Они всегда привозили очередное письмо от Джона, и дед перечитывал его по нескольку раз на день. Не знали, правда, о чем Джон писал отцу. Упомянул ли хоть раз, что пасёт коров в русской Жиже? Обе полагали, что нет, иначе Мэттью непременно начал бы расспрашивать их, что же отец на самом деле имел в виду. Но старика интересовали совсем другие вещи, и это означало, что в своих письмах Джон не ставил отца в известность о таком своём интересном начинании. Сэр Мэттью подолгу рассматривал свежие фотографии жижинских домов, вглядывался в лица Гвидона, Юлика, Ниццы. Отдельно, когда оставался один, всматривался в фотографию Джона, помещённую в фигурную в рамку на столе, брал её в руки, грел в ладонях, то приближая, то удаляя от глаз…
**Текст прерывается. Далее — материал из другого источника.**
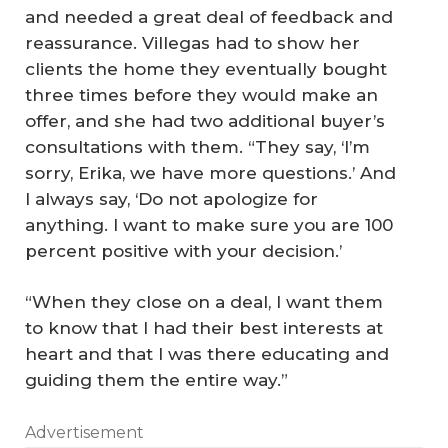
and needed a great deal of feedback and
reassurance. Villegas had to show her
clients the home they eventually bought
three times before they would make an
offer, and she had two additional buyer’s
consultations with them. “They say, ‘I’m
sorry, Erika, we have more questions.’ And
I always say, ‘Do not apologize for
anything. I want to make sure you are 100
percent positive with your decision.’
M
“When they close on a deal, I want them
to know that I had their best interests at
ak
heart and that I was there educating and
in
guiding them the entire way.”
g
th
Advertisement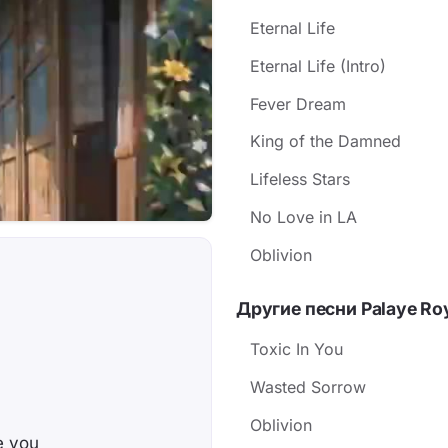
Eternal Life
Eternal Life (Intro)
Fever Dream
King of the Damned
Lifeless Stars
No Love in LA
Oblivion
Другие песни Palaye Ro
Toxic In You
Wasted Sorrow
Oblivion
te you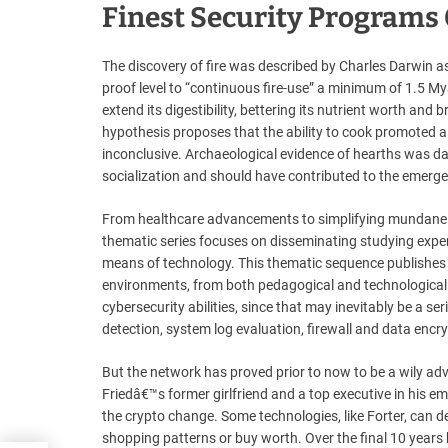
Finest Security Programs
The discovery of fire was described by Charles Darwin a
proof level to “continuous fire-use” a minimum of 1.5 My
extend its digestibility, bettering its nutrient worth a
hypothesis proposes that the ability to cook promoted a
inconclusive. Archaeological evidence of hearths was dat
socialization and should have contributed to the emerg
From healthcare advancements to simplifying mundane du
thematic series focuses on disseminating studying exp
means of technology. This thematic sequence publishes t
environments, from both pedagogical and technological pe
cybersecurity abilities, since that may inevitably be a se
detection, system log evaluation, firewall and data encr
But the network has proved prior to now to be a wily ad
Friedâ€™s former girlfriend and a top executive in his em
the crypto change. Some technologies, like Forter, can 
shopping patterns or buy worth. Over the final 10 years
Затем писал ответ. Писал долго, каждый раз тратя на это от недели до двух. Текст сочинял неспешно, с отцовской рассудительностью, стараясь хоть как-то, тщательно выисканными словами, скомпенсировать горький настой от многолетней разлуки. Тайно Джоном гордился и не сомневался ни на миг, что всё совершённое его сыном сделано правильно, достойно и на благо людей. И никогда его сын Джон Ли Харпер не стал бы убийцей. Кто бы и как бы этот факт ни интерпретировал. Письмо вручал в последний день пребывания внучек. И всегда этот день был самым тяжёлым, потому что, как ему казалось, прощальным. Знали об этом и девочки. Понимали прекрасно, чувствовали, что именно недоговаривает дед. Знали, но ничего поделать не могли. Москва уже давно и необратимо перетягивала: там был дом, семья, отец, привычные заботы. Здесь они были в гостях. У деда. У покойной мамы. У самих себя, у своей прошлой жизни. И к Новому году всегда возвращались в Жижу, чтобы встретить его вместе с мужьями. Триш, как правило, возвращалась с запасом новых нот, Прис — с очередным договором на перевод русской классики.
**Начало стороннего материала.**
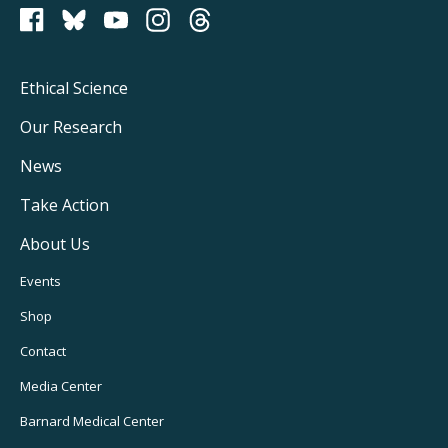
PCRM on Bluesky
Footer
Ethical Science
Main
Our Research
Navigation
News
Take Action
About Us
Footer
Events
Utility
Shop
Navigation
Contact
Media Center
Barnard
Medical Center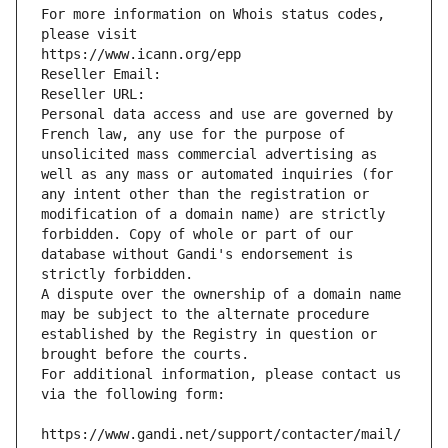
For more information on Whois status codes, 
please visit
https://www.icann.org/epp
Reseller Email: 
Reseller URL: 
Personal data access and use are governed by 
French law, any use for the purpose of 
unsolicited mass commercial advertising as 
well as any mass or automated inquiries (for 
any intent other than the registration or 
modification of a domain name) are strictly 
forbidden. Copy of whole or part of our 
database without Gandi's endorsement is 
strictly forbidden.
A dispute over the ownership of a domain name 
may be subject to the alternate procedure 
established by the Registry in question or 
brought before the courts.
For additional information, please contact us 
via the following form:
https://www.gandi.net/support/contacter/mail/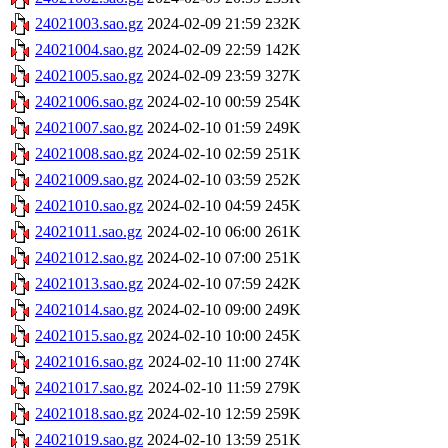
24021003.sao.gz
2024-02-09 21:59
232K
24021004.sao.gz
2024-02-09 22:59
142K
24021005.sao.gz
2024-02-09 23:59
327K
24021006.sao.gz
2024-02-10 00:59
254K
24021007.sao.gz
2024-02-10 01:59
249K
24021008.sao.gz
2024-02-10 02:59
251K
24021009.sao.gz
2024-02-10 03:59
252K
24021010.sao.gz
2024-02-10 04:59
245K
24021011.sao.gz
2024-02-10 06:00
261K
24021012.sao.gz
2024-02-10 07:00
251K
24021013.sao.gz
2024-02-10 07:59
242K
24021014.sao.gz
2024-02-10 09:00
249K
24021015.sao.gz
2024-02-10 10:00
245K
24021016.sao.gz
2024-02-10 11:00
274K
24021017.sao.gz
2024-02-10 11:59
279K
24021018.sao.gz
2024-02-10 12:59
259K
24021019.sao.gz
2024-02-10 13:59
251K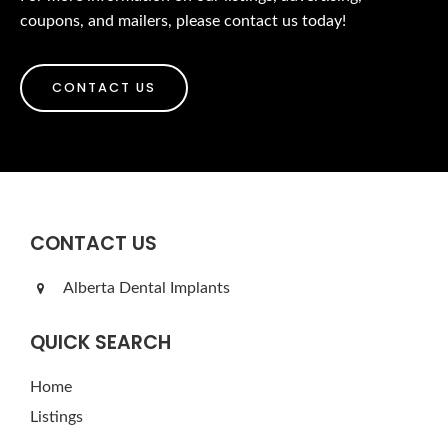
coupons, and mailers, please contact us today!
CONTACT US
CONTACT US
Alberta Dental Implants
QUICK SEARCH
Home
Listings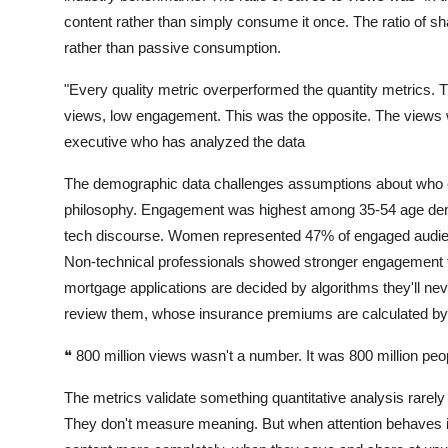
content rather than simply consume it once. The ratio of s
rather than passive consumption.
"Every quality metric overperformed the quantity metrics. 
views, low engagement. This was the opposite. The views w
executive who has analyzed the data
The demographic data challenges assumptions about who c
philosophy. Engagement was highest among 35-54 age demo
tech discourse. Women represented 47% of engaged audienc
Non-technical professionals showed stronger engagement t
mortgage applications are decided by algorithms they'll n
review them, whose insurance premiums are calculated by 
❝
800 million views wasn't a number. It was 800 million peop
The metrics validate something quantitative analysis rare
They don't measure meaning. But when attention behaves 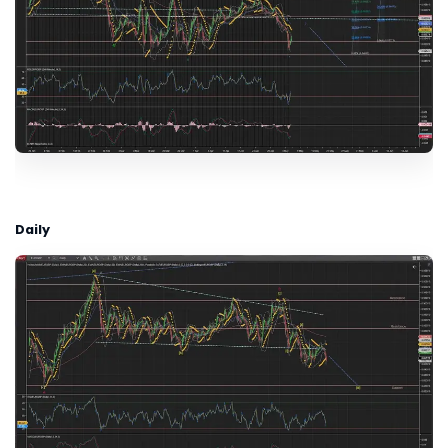
Daily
Туда же, в жижинские дома, привозили Таисию Леонтьевну — в дом слева от оврага, Миру Борисовну в паре с Парашей — в правый, с пристройкой под односкатной крышей. В отличие от Таисии Леонтьевны, проводившей каждое лето в доме сына, Мира Шварц появлялась в Жиже не чаще одного раза в год, назначив саму себя редким гостем, несмотря на не слишком настойчивые, но всё же приглашения сына и невестки чаще бывать на природе. За последние годы отношения между ними выровнялись, как-то так сами, без принудиловки и взаимного возврата к прошлому недопониманию и нелепым обидам с обеих сторон. К тысяча девятьсот шестьдесят четвёртому Мире Борисовне исполнилось шестьдесят пять, она продолжала директорствовать в школе на Арбате и в собственном здоровье чувствовала себя ещё вполне крепко и надёжно. Многое в жизни и радовало, и она этого не скрывала. Свернувшаяся в одночасье эпоха «кукурузника», похоже, вновь обретала устойчивые корни в наступивших временах. Октябрьский пленум ЦК КПСС освободил Н. С. Хрущёва со всех партийных и государственных должностей. Вслед за этим и хрущёвское вольнодумство стало зримо истаивать, уступая дорогу твёрдой власти во главе с решительным брежневским Политбюро. И это чувствовалось по всему. В том же октябре их собрали в райкоме партии и ознакомили с негласными тезисами на дальнейшую жизнь: укрепление партийной дисциплины, недопущение идеологического разброда и обсуждения хрущёвских реформ в позитивном ключе, дальнейшее одобрение и всесторонняя поддержка идей нового руководства страны, укрепление партийных рядов с помощью привлечения активной части лояльных рабочих и ИТР, усиление воспитательной работы на всех уровнях образования путем дополнительного введения в учебный процесс марксистско-ленинского учения. Ну и так далее и тому подобное. Ждала, что скажут о Сталине. Не упомянули. Словно был призрак и исчез. Вечером подумала, что, наверное, неправильно всё же, что окончательно упразднили бывшего вождя, несмотря на все выявленные ошибки и просчёты. Не по-людски как-то. Ведь Великую Победу из истории не вычеркнешь, как бы кто об этом ни судил в новые времена. И ещё немного настораживало, что слишком уж легко, без прелюдий и разоблачений, отменили Никиту Сергеевича. Как и сам он когда-то Иосифа Виссарионовича отменил. Тоже разом, и тоже без предварительной подготовки народного мнения. А если и этих следующие отменят? Как же тогда принимать райкомовские установки к действию, если потом придётся разочароваться и в нынешних временах?